Toyota Motor Corp. President Fujio Cho wants to see more technological cooperation among auto companies - from automakers and their suppliers, as well as automakers and their competitors.
His reasoning is typically Toyota: Failing to cooperate, Cho says, is wasteful.
'If we don't join our efforts soon, these new technologies will proliferate,' Cho said. 'Each of them requires a lot of investment. Each individual investment is not good for the industry, and it is not good for consumers.'
Automakers around the world are spending billions to develop new drivetrains for the future. Among them is a big push for fuel cell technology, as well as hybrid engines and ultra-low-emission vehicles. In recent years, the U.S.-based manufacturers have been working in various consortia to develop advances in fuel efficiency and on other fronts. Non-U.S. companies, such as Toyota, have been excluded from those projects.
Cho envisioned the inconvenience of a Toyota owner wanting to recharge an electric car and having to search for a Toyota recharging station.
'Not only is it extremely expensive for each company to develop its own system, it is wasteful,' he said in an interview at the NADA convention. 'It is an inefficient use of manpower.'
'Waste' is a dirty word for Toyota management. The Toyota Production System, which has been copied by Toyota competitors around the world, calls for the continual elimination of waste and inefficiency at every workstation of a company.
Cho actually likened industry cooperation on advanced technology to the spread of Toyota Production System practices in North America and Europe. Cho noted that Toyota had opened its doors to an endless stream of visitors who wanted to study and adopt Toyota's factory practices in order to improve their own performance.
Automakers ranging from General Motors to Porsche AG have installed Toyota-inspired practices in their factories.
Toyota has already made some headway in technical cooperation. Last year, it announced a deal with GM to work together on an advanced engine system. Details of that relationship have not been revealed. Cho hinted that it might be possible to link up with GM on other activities.
But he acknowledged that Toyota also needs to look through its own supply chain for cooperative opportunities. Last year, the automaker created a new division to perform research and development on fuel cell technology. The venture relies heavily on the technical resources of Toyota's key electronics supplier, Denso Corp., in which Toyota maintains a financial stake.
Toyota indicates that it will work with some of its other suppliers to develop new technologies. It also has signaled in recent weeks that it intends to step up collaboration with Daihatsu, its automaker affiliate.
'We need to get our own back yard cleaned up before we go looking elsewhere,' Cho said.
The Toyota executive dismissed the common complaint that sharing technologies among competitors would be anti-competitive.

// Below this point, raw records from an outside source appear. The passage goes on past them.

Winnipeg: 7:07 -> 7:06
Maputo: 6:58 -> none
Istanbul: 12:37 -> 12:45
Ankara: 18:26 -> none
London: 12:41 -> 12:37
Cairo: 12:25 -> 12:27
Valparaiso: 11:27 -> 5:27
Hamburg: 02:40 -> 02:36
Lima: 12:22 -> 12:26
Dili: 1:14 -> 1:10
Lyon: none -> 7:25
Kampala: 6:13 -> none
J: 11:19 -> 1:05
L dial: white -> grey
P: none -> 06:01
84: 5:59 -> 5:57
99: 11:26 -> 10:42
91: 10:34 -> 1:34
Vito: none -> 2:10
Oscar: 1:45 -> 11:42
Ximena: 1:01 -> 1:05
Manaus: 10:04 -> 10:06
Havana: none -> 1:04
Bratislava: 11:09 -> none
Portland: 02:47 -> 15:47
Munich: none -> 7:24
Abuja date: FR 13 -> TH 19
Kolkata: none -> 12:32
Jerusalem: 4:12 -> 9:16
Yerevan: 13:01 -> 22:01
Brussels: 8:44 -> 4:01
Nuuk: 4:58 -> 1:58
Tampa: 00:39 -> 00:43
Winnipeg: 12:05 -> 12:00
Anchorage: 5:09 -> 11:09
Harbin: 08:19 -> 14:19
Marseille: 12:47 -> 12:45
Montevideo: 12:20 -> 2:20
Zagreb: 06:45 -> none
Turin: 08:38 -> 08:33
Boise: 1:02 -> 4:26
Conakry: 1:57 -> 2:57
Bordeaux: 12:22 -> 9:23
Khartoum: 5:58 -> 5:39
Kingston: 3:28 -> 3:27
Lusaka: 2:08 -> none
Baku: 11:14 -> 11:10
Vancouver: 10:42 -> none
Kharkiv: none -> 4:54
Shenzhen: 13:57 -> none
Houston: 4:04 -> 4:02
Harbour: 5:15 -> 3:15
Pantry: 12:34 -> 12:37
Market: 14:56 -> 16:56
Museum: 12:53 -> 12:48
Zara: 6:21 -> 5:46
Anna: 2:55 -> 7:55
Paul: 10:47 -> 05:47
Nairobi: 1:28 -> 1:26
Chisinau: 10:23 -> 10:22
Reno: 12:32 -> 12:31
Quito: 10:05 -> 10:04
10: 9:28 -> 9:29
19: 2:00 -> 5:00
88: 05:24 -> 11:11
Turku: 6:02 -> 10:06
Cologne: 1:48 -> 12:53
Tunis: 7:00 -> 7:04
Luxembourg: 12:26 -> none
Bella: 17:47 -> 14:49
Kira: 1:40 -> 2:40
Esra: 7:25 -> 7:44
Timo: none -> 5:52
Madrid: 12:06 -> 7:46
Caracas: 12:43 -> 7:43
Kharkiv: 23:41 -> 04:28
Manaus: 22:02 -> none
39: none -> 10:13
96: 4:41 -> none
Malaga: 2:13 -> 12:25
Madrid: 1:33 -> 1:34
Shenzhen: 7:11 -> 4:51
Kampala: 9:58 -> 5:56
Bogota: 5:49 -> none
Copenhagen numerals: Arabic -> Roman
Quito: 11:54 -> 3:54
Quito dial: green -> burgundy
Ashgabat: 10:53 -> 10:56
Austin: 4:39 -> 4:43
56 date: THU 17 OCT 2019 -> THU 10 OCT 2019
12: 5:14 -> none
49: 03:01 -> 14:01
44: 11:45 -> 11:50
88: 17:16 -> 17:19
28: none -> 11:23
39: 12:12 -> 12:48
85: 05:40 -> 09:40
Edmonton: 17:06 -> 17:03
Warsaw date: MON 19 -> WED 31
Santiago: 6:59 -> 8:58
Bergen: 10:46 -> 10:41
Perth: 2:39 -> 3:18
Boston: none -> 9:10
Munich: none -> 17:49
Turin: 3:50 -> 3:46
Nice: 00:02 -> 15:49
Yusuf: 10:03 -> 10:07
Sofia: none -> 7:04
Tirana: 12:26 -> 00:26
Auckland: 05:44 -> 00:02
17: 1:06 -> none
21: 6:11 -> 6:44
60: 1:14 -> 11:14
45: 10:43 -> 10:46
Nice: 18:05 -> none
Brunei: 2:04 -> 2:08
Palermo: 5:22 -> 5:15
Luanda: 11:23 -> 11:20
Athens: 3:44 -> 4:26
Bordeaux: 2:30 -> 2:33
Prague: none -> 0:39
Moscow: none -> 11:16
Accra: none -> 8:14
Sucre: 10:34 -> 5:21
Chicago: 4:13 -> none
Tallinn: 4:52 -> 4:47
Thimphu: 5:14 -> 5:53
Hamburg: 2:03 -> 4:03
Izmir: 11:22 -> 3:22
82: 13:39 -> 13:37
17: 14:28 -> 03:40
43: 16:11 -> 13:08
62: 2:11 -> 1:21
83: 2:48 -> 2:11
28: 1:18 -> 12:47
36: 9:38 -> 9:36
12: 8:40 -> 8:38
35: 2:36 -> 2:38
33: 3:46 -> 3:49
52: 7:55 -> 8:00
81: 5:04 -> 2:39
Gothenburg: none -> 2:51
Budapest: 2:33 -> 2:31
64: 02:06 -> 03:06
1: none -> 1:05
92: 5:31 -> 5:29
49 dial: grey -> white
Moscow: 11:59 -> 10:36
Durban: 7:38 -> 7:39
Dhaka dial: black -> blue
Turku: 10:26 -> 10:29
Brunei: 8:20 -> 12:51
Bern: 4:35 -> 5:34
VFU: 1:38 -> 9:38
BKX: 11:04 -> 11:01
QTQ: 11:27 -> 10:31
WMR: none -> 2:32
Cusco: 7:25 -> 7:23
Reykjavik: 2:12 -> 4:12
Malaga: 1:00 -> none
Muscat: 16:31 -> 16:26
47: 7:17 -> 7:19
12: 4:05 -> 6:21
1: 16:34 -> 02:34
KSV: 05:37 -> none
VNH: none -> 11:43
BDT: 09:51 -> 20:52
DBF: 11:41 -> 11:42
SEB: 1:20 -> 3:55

'Even given common standards in technology, there are still many ways for manufacturers to compete,' he said. 'There are a lot of applications that would allow competition to flourish.'
Anti-competitive issues almost blocked Toyota's effort to launch a U.S. cooperative venture in the early 1980s. At that time, Toyota and General Motors agreed to build small cars together in Fremont, Calif., in a 50-50 venture called New United Motor Manufacturing Inc. At that time, GM was having difficulty producing small cars profitably.
But Ford Motor Co. and Chrysler Corp. adamantly opposed the Toyota-GM linkup. They attempted to block the venture with a complaint to the Federal Trade Commission, arguing that NUMMI would give GM and Toyota a huge competitive advantage in the U.S. small-car market.
The complaint eventually was resolved, NUMMI opened in 1984, and both Ford and Chrysler later opened their own small-car joint ventures with Japanese competitors.